I - ket - ches - Im - out - ar - ter - ten.
Widdy widdy wy!
Then - E - don't - go - then - I - shy -Widdy Widdy Wake-cock warning!'
Instantly afterwards, a rapid fire of stones rattles at the Cathedral wall, and the hideous small boy is beheld opposite, dancing in the moonlight.
'What! Is that baby-devil on the watch there!' cries Jasper in a fury: so quickly roused, and so violent, that he seems an older devil himself. 'I shall shed the blood of that impish wretch! Iknow I shall do it!' Regardless of the fire, though it hits him more than once, he rushes at Deputy, collars him, and tries to bring him across. But Deputy is not to be so easily brought across. With a diabolical insight into the strongest part of his position, he is no sooner taken by the throat than he curls up his legs, forces his assailant to hang him, as it were, and gurgles in his throat, and screws his body, and twists, as already undergoing the first agonies of strangulation. There is nothing for it but to drop him. He instantly gets himself together, backs over to Durdles, and cries to his assailant, gnashing the great gap in front of his mouth with rage and malice:
'I'll blind yer, s'elp me! I'll stone yer eyes out, s'elp me! If I don't have yer eyesight, bellows me!' At the same time dodging behind Durdles, and snarling at Jasper, now from this side of him, and now from that: prepared, if pounced upon, to dart away in all manner of curvilinear directions, and, if run down after all, to grovel in the dust, and cry: 'Now, hit me when I'm down! Do it!'
'Don't hurt the boy, Mister Jarsper,' urges Durdles, shielding him.
'Recollect yourself.'
'He followed us to-night, when we first came here!'
'Yer lie, I didn't!' replies Deputy, in his one form of polite contradiction.

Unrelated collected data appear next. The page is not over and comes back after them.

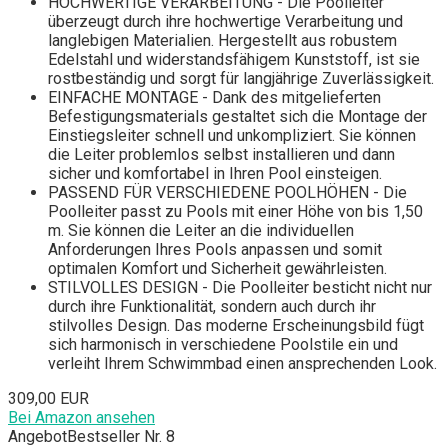
HOCHWERTIGE VERARBEITUNG - Die Poolleiter
überzeugt durch ihre hochwertige Verarbeitung und
langlebigen Materialien. Hergestellt aus robustem
Edelstahl und widerstandsfähigem Kunststoff, ist sie
rostbeständig und sorgt für langjährige Zuverlässigkeit.
EINFACHE MONTAGE - Dank des mitgelieferten
Befestigungsmaterials gestaltet sich die Montage der
Einstiegsleiter schnell und unkompliziert. Sie können
die Leiter problemlos selbst installieren und dann
sicher und komfortabel in Ihren Pool einsteigen.
PASSEND FÜR VERSCHIEDENE POOLHÖHEN - Die
Poolleiter passt zu Pools mit einer Höhe von bis 1,50
m. Sie können die Leiter an die individuellen
Anforderungen Ihres Pools anpassen und somit
optimalen Komfort und Sicherheit gewährleisten.
STILVOLLES DESIGN - Die Poolleiter besticht nicht nur
durch ihre Funktionalität, sondern auch durch ihr
stilvolles Design. Das moderne Erscheinungsbild fügt
sich harmonisch in verschiedene Poolstile ein und
verleiht Ihrem Schwimmbad einen ansprechenden Look.
309,00 EUR
Bei Amazon ansehen
Angebot
Bestseller Nr. 8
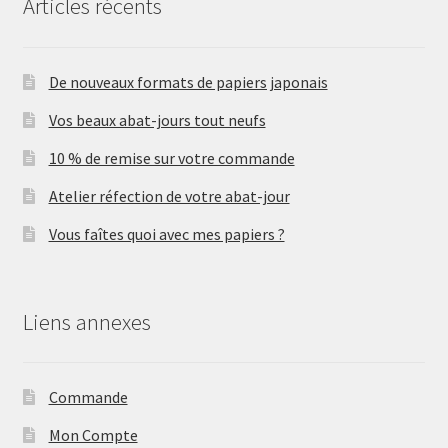
Articles récents
De nouveaux formats de papiers japonais
Vos beaux abat-jours tout neufs
10 % de remise sur votre commande
Atelier réfection de votre abat-jour
Vous faîtes quoi avec mes papiers ?
Liens annexes
Commande
Mon Compte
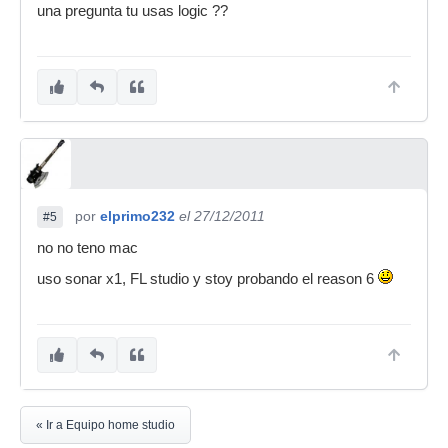
una pregunta tu usas logic ??
por
elprimo232
el 27/12/2011
#5
no no teno mac
uso sonar x1, FL studio y stoy probando el reason 6
« Ir a Equipo home studio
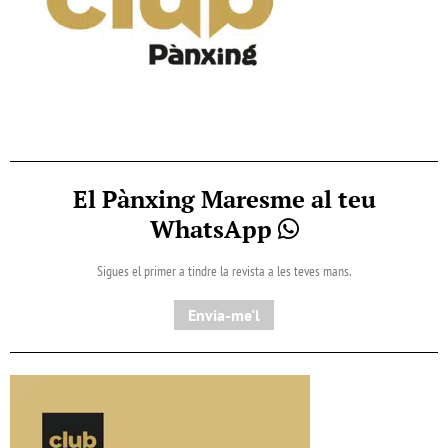
El Pànxing Maresme al teu
WhatsApp
Sigues el primer a tindre la revista a les teves mans.
Envia-me'l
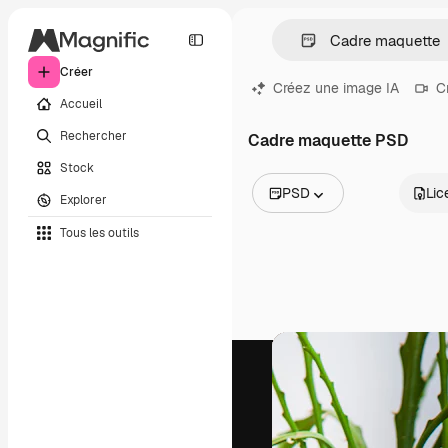
Créer
Créez une image IA
C
Accueil
Rechercher
Cadre maquette PSD
Stock
PSD
Lic
Explorer
Toutes les images
Tous les outils
Vecteurs
Illustrations
Photos
PSD
Modèles
Mockups
Vidéos
Clips de vidéo
Graphiques animés
Templates vidéos
Icônes
Modèles 3D
Polices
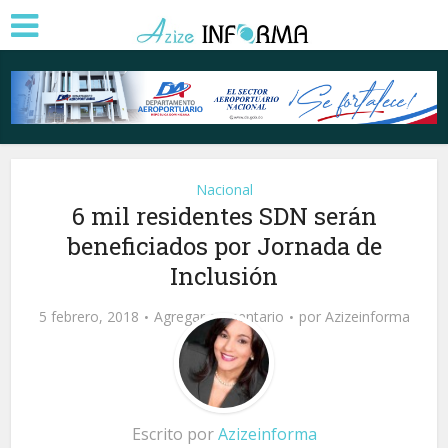
Nacional
6 mil residentes SDN serán
beneficiados por Jornada de
Inclusión
5 febrero, 2018
Agregar comentario
por
Azizeinforma
Escrito por
Azizeinforma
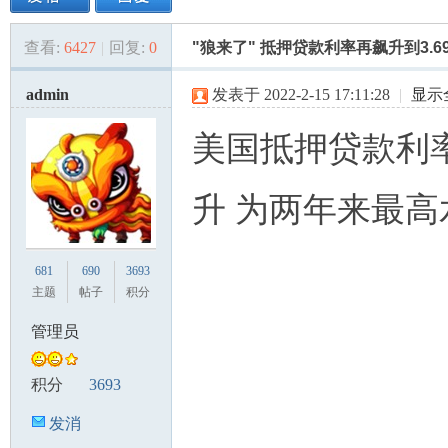
查看:
6427
|
回复:
0
"狼来了" 抵押贷款利率再飙升到3.69
美
»
›
›
›
admin
发表于 2022-2-15 17:11:28
|
显示
美国抵押贷款利
升 为两年来最高
国
681
690
3693
主题
帖子
积分
管理员
积分
3693
发消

'He has been prowling near us ever since!'
'Yer lie, I haven't,' returns Deputy. 'I'd only jist come out for my 'elth when I see you two a-coming out of the Kin-freederel. If I - ket - ches - Im - out - ar - ter - ten!'
(with the usual rhythm and dance, though dodging behind Durdles), 'it ain't ANY fault, is it?'
'Take him home, then,' retorts Jasper, ferociously, though with a strong check upon himself, 'and let my eyes be rid of the sight of you!'
Deputy, with another sharp whistle, at once expressing his relief, and his commencement of a milder stoning of Mr. Durdles, begins stoning that respectable gentleman home, as if he were a reluctant ox. Mr. Jasper goes to his gatehouse, brooding. And thus, as everything comes to an end, the unaccountable expedition comes to an end - for the time.